From mockups to momentum: How vibe coding is changing the design process

Prototyping workflows with live content creates a shared space for learning

Illustration by Aaron Lowell Denton

If you’re a product designer, you know that until recently, illustrating application behavior and user experience meant sharing mockups, annotations, detailed documentation, and click-through prototypes. The ability to test design ideas with real user content, system constraints, edge cases, or probabilistic, model-driven experiences usually didn’t appear until deep in the production phase.

Teams learned to live with a certain amount of back-and-forth collaboration with engineers because static design artifacts couldn’t fully account for system constraints and conditions. The results were often costly and frustrating. Implementation became the point at which trade-offs surfaced, and edge cases were worked out. Critical learning with our creative users was pushed downstream and polish was compressed into the final stages, when changes are more difficult and costly.

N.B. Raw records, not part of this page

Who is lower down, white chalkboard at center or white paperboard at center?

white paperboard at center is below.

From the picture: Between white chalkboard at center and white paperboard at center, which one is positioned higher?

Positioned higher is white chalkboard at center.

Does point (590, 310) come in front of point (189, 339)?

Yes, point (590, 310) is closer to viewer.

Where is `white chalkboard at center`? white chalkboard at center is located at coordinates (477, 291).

AI-assisted coded prototyping, or vibe coding, changes that dynamic. By enabling designers to test their designs and workflows with live content, ideas can be explored under more realistic conditions before product requirements solidify.

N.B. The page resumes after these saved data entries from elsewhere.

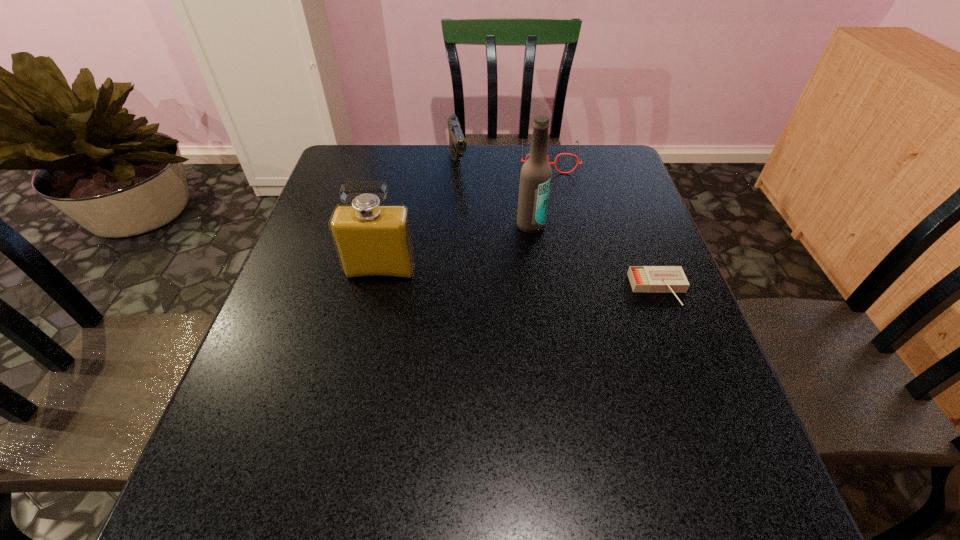 Identify which object is the fourth closest to the second tallest object. Please provide its 2D coordinates. Your answer should be formatted as a tuple, i.e. [(x, y)], where the tuple contains the x and y coordinates of a point satisfying the conditions above.

[(642, 278)]

Identify which object is the third closest to the shortest object. Please provide its 2D coordinates. Your answer should be formatted as a tuple, i.e. [(x, y)], where the tuple contains the x and y coordinates of a point satisfying the conditions above.

[(373, 241)]

Locate an element on the screen. free space that satisfies the following two spatial constraints: 1. on the back side of the second shortest object; 2. on the right side of the third farthest object is located at coordinates (522, 158).

Identify the location of free space that satisfies the following two spatial constraints: 1. on the back side of the second shortest object; 2. on the left side of the tallest object. The width and height of the screenshot is (960, 540). (522, 158).

You are a GUI agent. You are given a task and a screenshot of the screen. Output one action in this format:
    pyautogui.click(x=<x>, y=<y>)
    Task: Click on the vacant area that satisfies the following two spatial constraints: 1. on the back side of the fourth tallest object; 2. on the right side of the third tallest object
    
    Given the screenshot: What is the action you would take?
    pyautogui.click(x=458, y=158)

Living wireframes change collaboration

Every evolution in design tools has increased fidelity and changed participation. Hand-drawn paper prototypes once invited everyone to the table. Click-through wireframes like Balsamiq made interaction more accessible but were linear and one-dimensional. Tools like Figma significantly improve collaboration, yet the prototypes are still largely linear and removed from the realities of live application logic—abstracting constraints, timing, data, and state management.

AI-assisted coding tools create a new kind of artifact between mock-up and production code. These “living wireframes” let designers express and test intent in a dynamic environment and craft working “designed experiences” where ideas respond to real input and reflect actual system behavior. This creates an opportunity for teams to engage before production begins—when learning, iterating, and change are still cheap. Engineers encounter design ideas as behaviors, not specs. Designers spend less time polishing pixels in isolation and more time helping product teams learn what works. And product managers get earlier signals before scope hardens.

These prototypes move learning forward and surface timing questions, interaction edge cases, and system assumptions when teams can still change course. The tradeoff is that the work becomes messier earlier, which can feel uncomfortable for teams accustomed to “clean” handoffs. But clean handoffs were never truly clean—problems were simply deferred—and “messier earlier” often means fewer surprises later.

One of the biggest risks in this shift is misunderstanding what these new artifacts are: A coded prototype is not a shortcut around engineering rigor. That boundary is still explicit: prototype versus production and exploration versus commitment.

AI-assisted coding and designing for probable outcomes

As AI capabilities become more embedded in products, designers are increasingly shaping how people experience generative AI features. Instead of designing fixed outcomes, they’re designing how systems respond across a range of inputs, contexts, and levels of uncertainty. These behaviors are probabilistic rather than deterministic.

In this environment, prototyping is no longer just about previewing interfaces or simulating flows. It's a way for designers to explore how a system thinks, adapts, and responds in use. Rather than specifying exact outcomes, designers use prototypes to test conditions, boundaries, and feedback loops, and learn how different choices influence system behavior over time. This shift can initially feel uncomfortable because designing for "possible" outcomes means giving up some control over precision and embracing ambiguity earlier in the process.

But this type of prototyping helps designers engage more directly with AI‑driven behavior to determine how confidence is communicated, how systems recover from ambiguity, and how users are guided when outcomes vary. It expands the role of design from defining what should happen to shaping how systems actually behave and creates space for deeper learning. Prototyping becomes a way to experience uncertainty safely and to better understand how a system behaves before behaviors are locked into production.

What changes in the end

The real value of vibe coding isn’t speed or novelty. It’s visibility.

When designers, engineers, and product stakeholders can see and interact with ideas in context, alignment stops being theoretical, and trade-offs become tangible. Conversations shift from abstract interpretation to shared experience.

When designers start prototyping behavior, the design process stops being a relay race and becomes more like a jam session. Ideas are rougher earlier. Learning happens when change is still easy. Roles overlap. Boundaries must be negotiated deliberately. And the final product benefits from having fewer late-stage surprises.

Tools will continue to evolve, and coding models will continue to improve, but a deeper paradigm shift is already here: Design is no longer just about describing what should exist; it’s about making ideas real, early enough, that teams can decide, together, whether they’re worth building at all.